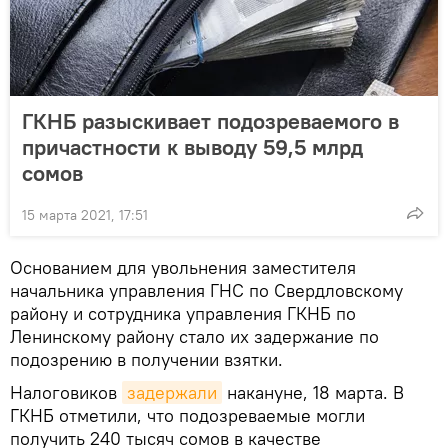
ГКНБ разыскивает подозреваемого в
причастности к выводу 59,5 млрд
сомов
15 марта 2021, 17:51
Основанием для увольнения заместителя
начальника управления ГНС по Свердловскому
району и сотрудника управления ГКНБ по
Ленинскому району стало их задержание по
подозрению в получении взятки.
Налоговиков
задержали
накануне, 18 марта. В
ГКНБ отметили, что подозреваемые могли
получить 240 тысяч сомов в качестве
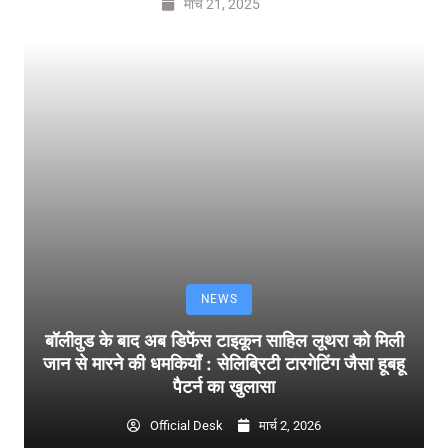
मार्च 21, 2025
NEWS
बॉलीवुड के बाद अब डिफेंस टाइकून साहिल लूथरा को मिली
जान से मारने की धमकियाँ : सेलिब्रिटी टारगेटिंग जैसा हूबहू
पैटर्न का खुलासा
Official Desk
मार्च 2, 2026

^^^^^^^^

Exercise details
Your task is to copy each line of the listing that holds the word "сомов".

Answer
сомов
получить 240 тысяч сомов в качестве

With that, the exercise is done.